Here's my code (I used memoization)

 >>> class Memoize:
def __init__(self, f):
    self.f = f
    self.memo = {}
def __call__(self, *args):
    if not args in self.memo:
        self.memo[args] = self.f(*args)
    return self.memo[args]

 >>> def sieve(m):
n=m+1;
s=[];
for i in range(2,n):
    s.append(i);
k=0;
while k<len(s):
    for i in range(2,int(n/s[k])+1):
        x=i*s[k];
        if s.count(x)==1:
            s.remove(x);
    k=k+1;
return s;
>>> s=sieve(100000);
>>> def omega(n):
k=0;
if n==1:
    return 0;
else :
    while k<len(s) and n%s[k]!=0 :
        k=k+1;
    if k<len(s):
        return omega(int(n/s[k]))+1;
    else :
        return 1;
>>> omega=Memoize(omega)
>>> def polya(n):
h=omega(n);
if n==1:
    return 0;
else :
    if omega(n)%2==0:
        return polya(n-1)+1;
    else :
        return polya(n-1)-1;
>>> polya=Memoize(polya);
>>> while polya(k)<=0 :
k=k+1;

Solution

  • As chepner told you, the original year 1958 proof was not done with brute force. Neither did it reveal the smallest number to break the rule, it was only found in 1980. I have not studied the case at all, but the 1980 proof may be have been done with a computer. It is more a question of the amount of RAM available, not a question of processing speed as such.

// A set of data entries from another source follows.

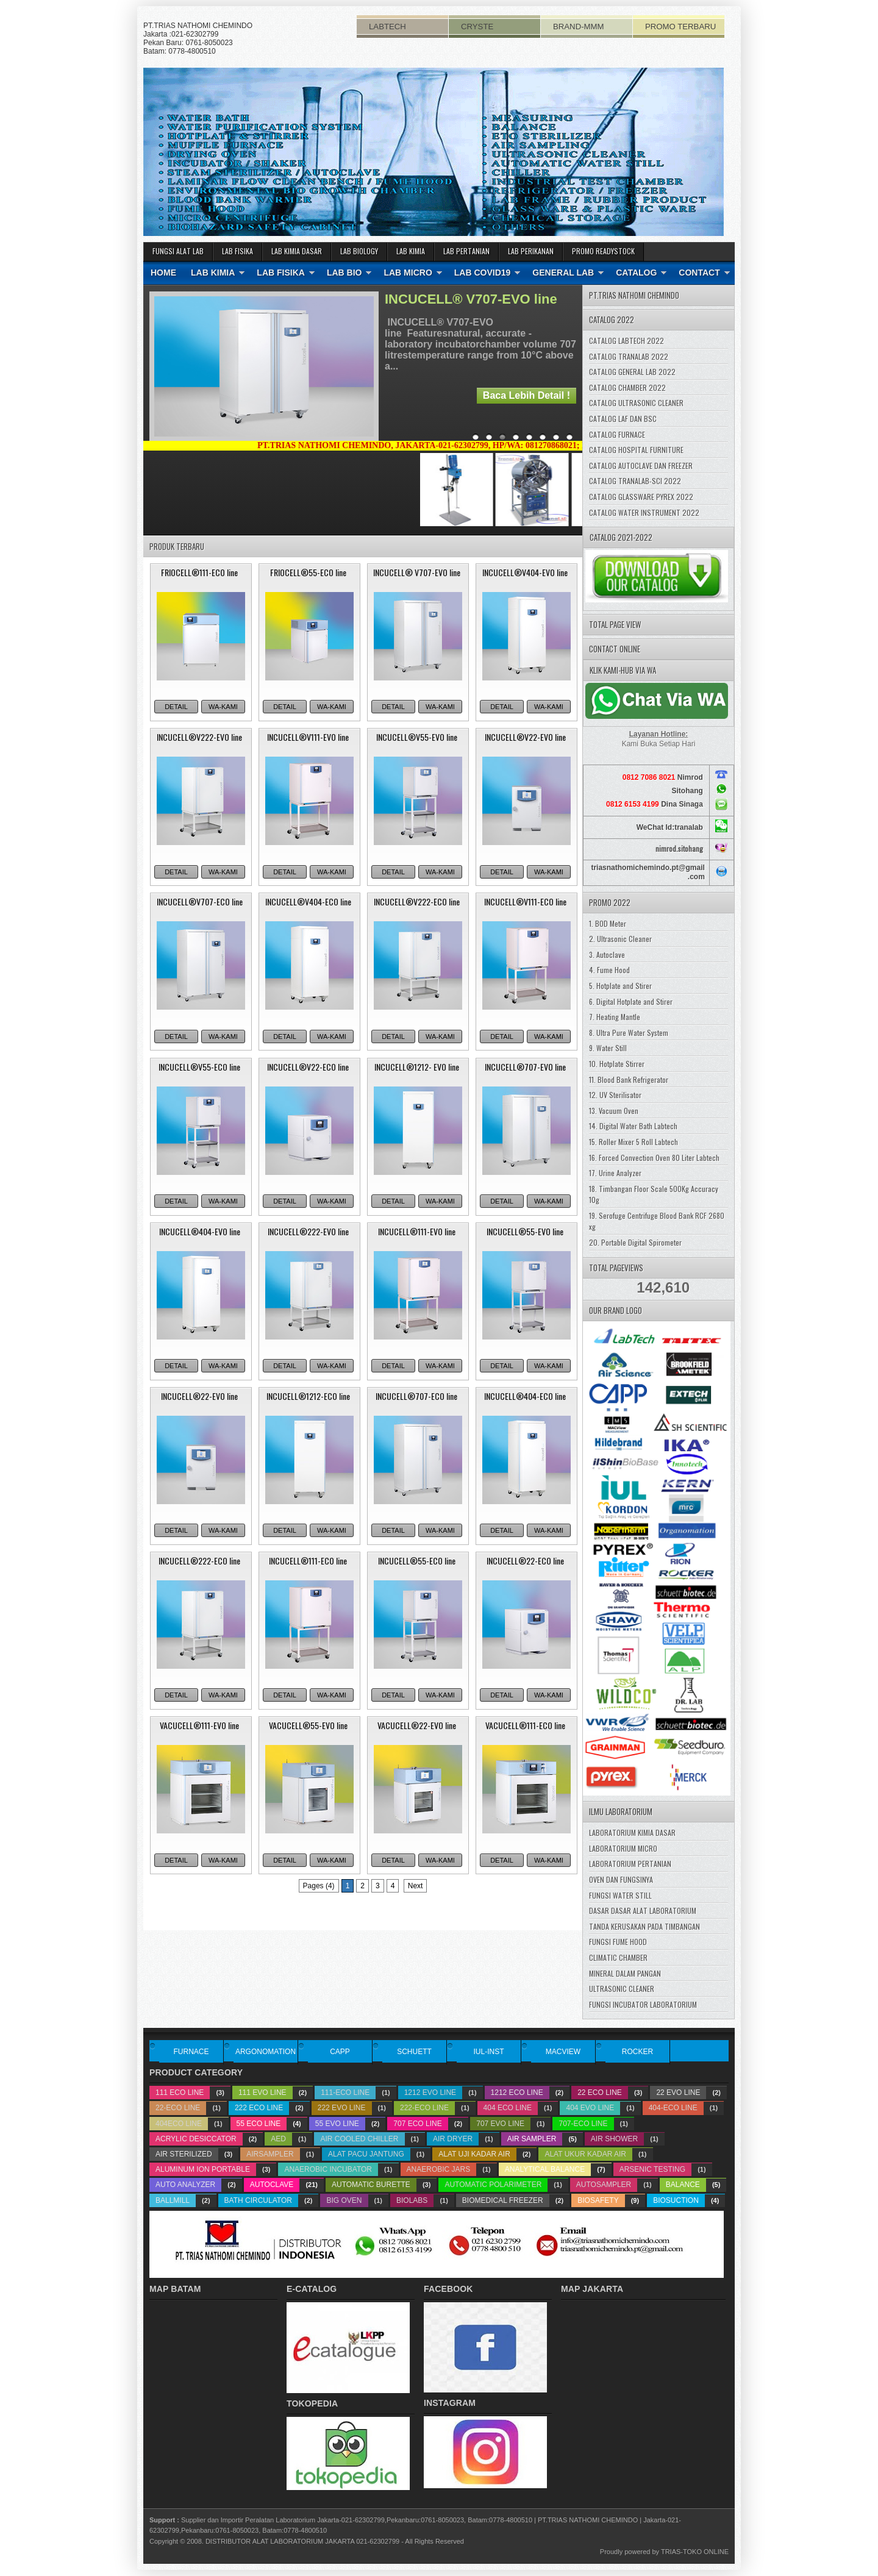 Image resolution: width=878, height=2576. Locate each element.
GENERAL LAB (563, 272)
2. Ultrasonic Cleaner (620, 938)
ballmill (172, 2200)
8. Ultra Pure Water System (628, 1032)
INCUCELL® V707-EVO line (471, 299)
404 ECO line (508, 2107)
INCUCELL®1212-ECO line (308, 1396)
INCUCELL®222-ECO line (199, 1560)
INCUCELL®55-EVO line (525, 1231)
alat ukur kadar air (585, 2154)
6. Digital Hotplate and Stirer (631, 1001)
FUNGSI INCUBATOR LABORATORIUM (643, 2004)
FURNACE (191, 2051)
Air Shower (614, 2139)
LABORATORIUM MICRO (623, 1848)
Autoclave (272, 2184)
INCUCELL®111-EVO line (416, 1231)
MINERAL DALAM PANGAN (625, 1973)
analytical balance (545, 2169)
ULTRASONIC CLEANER (621, 1988)
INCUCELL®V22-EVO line (525, 736)
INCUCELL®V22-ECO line (308, 1066)
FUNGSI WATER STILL (620, 1895)
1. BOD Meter (607, 923)
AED (278, 2139)
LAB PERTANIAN (466, 251)
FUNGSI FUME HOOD (618, 1941)
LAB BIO (344, 272)
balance (683, 2184)
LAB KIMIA (410, 251)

    However, with modern computers it should not be overtly difficult to approach the problem with brute force. Python is not the best alternative here, but still the numbers can be found in a reasonable time.

    import numpy as np
    import time
    
    max_number = 1000000000
    
    # array for results
    arr = np.zeros(max_number, dtype='int8')
    
    # starting time
    t0 = time.time()
    
    # some tracking for the time spent
    time_spent = []
    
    # go through all possible numbers up to the larges possible factor
    for p in range(2, int(np.sqrt(max_number))):
        # if the number of factors for the number > 0, it is not a prime, jump to the next
        if arr[p] > 0:
            continue
        # if we have a prime, we will have to go through all its powers < max_number
        n = p
        while n < max_number:
             # increment the counter at n, 2n, 3n, ...
            arr[n::n] += 1
            # take the next power
            n = n * p
        # track the time spent
    
    print "Time spent calculating the table of number of factors: {0} s".format(time.time()-t0)
    
    # now we have the big primes left, but their powers are not needed any more
    # they need to be taken into account up to max_number / 2
    j = 0
    for p in range(p + 1, (max_number + 1) / 2):
        if arr[p] > 0:
            continue
        arr[p::p] += 1
        if j % 10000 == 0:
            print "{0} at {1} s".format(p, time.time()-t0)
        j += 1
    
    print "Primes up to {0} done at {1} s".format(p, time.time()-t0)
    # now we have only big primes with no multiples left, they will be all 1
    arr[arr == 0] = 1
    
    print "Factor table done at {0} s".format(time.time() - t0)
    
    # calculate the odd/even balance, note that 0 is not included and 1 has 0 factors
    cumulative = np.cumsum(1 - 2 * (arr[1:] & 1), dtype='int32')
    print "Total time {0} s".format(time.time()-t0)
    

    This is not the fastest or the most optimized function, the mathematics behind this should be quite obvious. In my machine (i7) running on one core it takes approximately 2800 seconds to calculate the full table of number of prime factors up to 1 x 10^9. (But beware, do not try this without 64-bit python and at least 8 GB RAM. The cumulative sum table consumes 4 GB.)

    To prove that the above function works at least quite well, here is a plot of the interesting area:

    enter image description here

    Due to some problems with the first numbers, the results given by the code above are slightly off. To get the official summatory Liouville lambda, use cumulative[n-1] + 2. For the number mentioned in the question (906 316 571) the result is cumulative[906316570] + 2 equalling to 829, which is the maximum value in the region.